[Transcribed page contents]
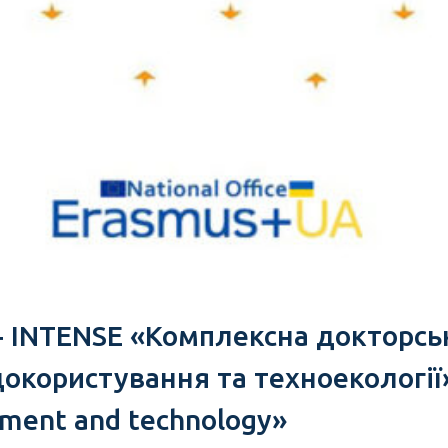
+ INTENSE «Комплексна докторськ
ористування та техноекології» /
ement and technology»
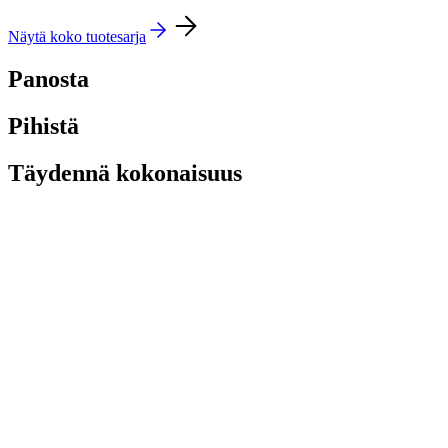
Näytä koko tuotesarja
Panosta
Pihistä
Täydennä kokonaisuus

==

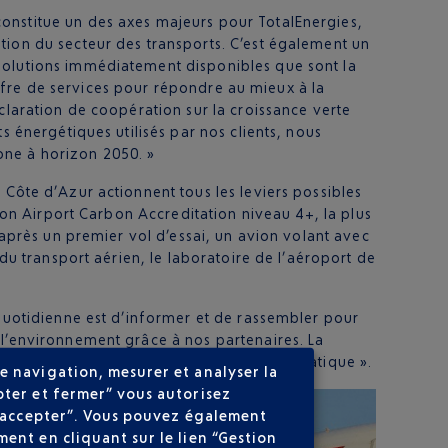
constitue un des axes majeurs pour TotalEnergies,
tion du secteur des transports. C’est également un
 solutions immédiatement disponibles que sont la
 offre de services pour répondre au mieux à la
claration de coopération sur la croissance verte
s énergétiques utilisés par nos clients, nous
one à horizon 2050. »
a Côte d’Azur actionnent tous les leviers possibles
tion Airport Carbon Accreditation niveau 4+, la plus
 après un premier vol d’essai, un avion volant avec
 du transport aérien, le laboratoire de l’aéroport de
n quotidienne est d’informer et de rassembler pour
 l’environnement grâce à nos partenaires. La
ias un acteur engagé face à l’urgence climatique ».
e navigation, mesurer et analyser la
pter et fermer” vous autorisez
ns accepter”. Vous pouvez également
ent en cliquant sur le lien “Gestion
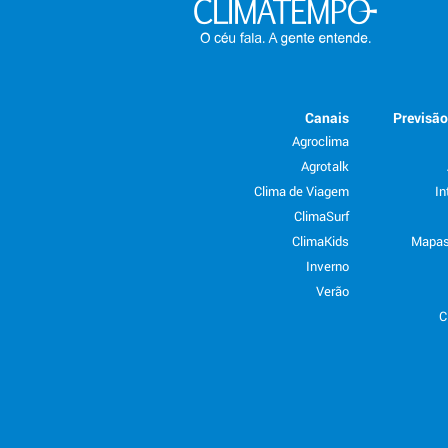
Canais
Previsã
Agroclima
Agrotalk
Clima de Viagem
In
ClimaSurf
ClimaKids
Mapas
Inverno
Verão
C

--

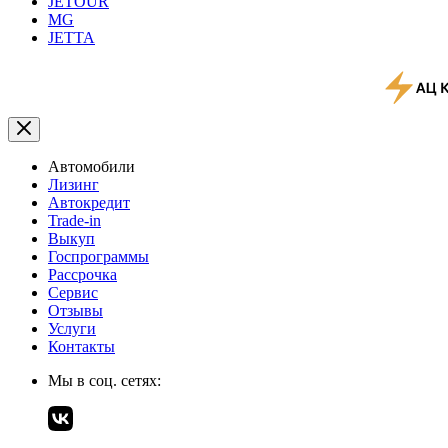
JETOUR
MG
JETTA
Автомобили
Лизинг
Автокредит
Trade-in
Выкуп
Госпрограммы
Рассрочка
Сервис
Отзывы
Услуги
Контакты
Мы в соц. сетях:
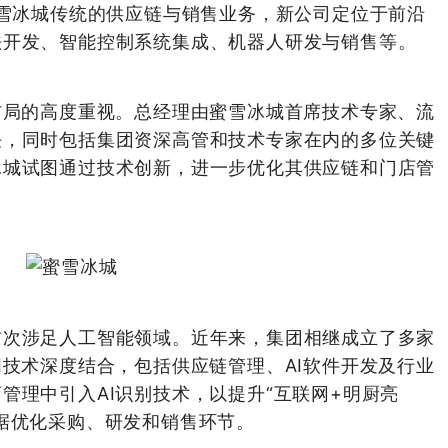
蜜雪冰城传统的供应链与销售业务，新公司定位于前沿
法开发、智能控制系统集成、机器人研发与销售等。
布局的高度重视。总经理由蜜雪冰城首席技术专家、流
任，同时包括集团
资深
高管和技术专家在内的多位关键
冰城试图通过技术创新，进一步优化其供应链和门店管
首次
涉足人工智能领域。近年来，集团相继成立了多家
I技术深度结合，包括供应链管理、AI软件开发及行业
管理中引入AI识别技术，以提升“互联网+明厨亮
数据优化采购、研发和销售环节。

◆ **Exercise brief**
Copy out each line of the records where the string "pour" appears.

◆ **Solution**
constitue un des axes majeurs pour TotalEnergies,
 offre de services pour répondre au mieux à la
n quotidienne est d’informer et de rassembler pour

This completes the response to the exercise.